Cars passed fitfully, racing westward through the night; the junction left behind before they knew it. In the lengthy gaps between them, the dark and silent countryside drew closer. Fran turned on the spot, then pulled back her glove to check her watch. Just past midnight. They’d got here first this time.
Wrapping her long coat closer, she went back to the car. It was parked up a service road, just short of the underpass. The others had sat tight; she didn’t blame them. Paul leaned across to open the passenger door, and she climbed in, drawing a shivery breath between her teeth.
‘Anything?’
Fran shook her head. ‘Dead quiet.’
The CB crackled briefly, then lapsed into an empty, spooky hiss. She gave it a glance. The set was clamped below the dashboard, its digits glowing green.
‘Nothing on that?’
His turn to shake his head. ‘Not since Merlin.’

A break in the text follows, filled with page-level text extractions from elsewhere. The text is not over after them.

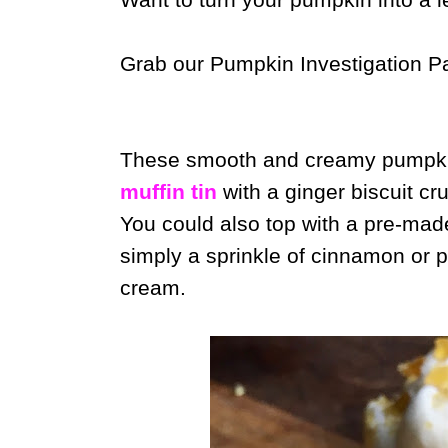
Grab our Pumpkin Investigation P
These smooth and creamy pumpki
muffin tin
with a ginger biscuit cru
You could also top with a pre-ma
simply a sprinkle of cinnamon or 
cream.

Ten minutes since that last, half-garbled contact. As if the silence of the night had clogged the airwaves. The sense of isolation was insidious: creeping up. Bullington Cross felt cut off from the world – a lonely, lamplit island in the murk.
‘Want some coffee?’ asked Marie from the back. Fran turned gratefully in her seat, and took the thermos cup she proffered. The coffee was too hot to taste: a gulp of scalding water. She wriggled as it seared its way down.
‘So when are we going to meet this boyfriend of yours?’ Marie teased in her ear.
Fran turned her nose up coyly. ‘When I let you.’
‘Knows about these midnight escapades, does he?’ Paul murmured.
‘Yeah …’ said Fran. ‘He knows.’ Her eyes flicked down. She took another sip.
‘And does he think you’re mad?’ Kate asked.
‘He thinks I’m bloody crazy.’
Paul grinned at that, and raised the CB handset to his mouth. ‘This is Catkin at Bullington … any news on the convoy, over?’
The edgy pause that followed made them all hunch forward: waiting. The radio snapped and squawked. And then a woman’s voice came through – tone firm but faint with distance.
‘… call for Herbs and Watchers along South Route … Four launchers, two controls, out of Yellow by ten past twelve …’
‘Shit,’ Kate whispered, shifting.
Fran swallowed. ‘Twenty minutes …’ She felt a tingle of relief: it wasn’t a false call. Then her stomach hollowed out. They’re on their way. They’re coming.
Heart thudding, she climbed out; the others followed. Paul unloaded placards from the boot and passed them round. Glancing up, Fran saw that a police car had appeared while they’d been talking: it was parked on the flyover above them, watching the A34.
The four of them walked in silence through the underpass, emerging in the day-glo of the link road. A handful of others were there already. Fran recognized old faces, said hello. Chatting, someone cracked a joke: she giggled with delight. The tension sometimes got to her that way.
A transit van came crawling past, and dropped off several coppers. She watched one cross the road to shine his torch into the woods. The others started spacing out along the nearside kerb.
‘Come far?’ one asked her, amiably enough.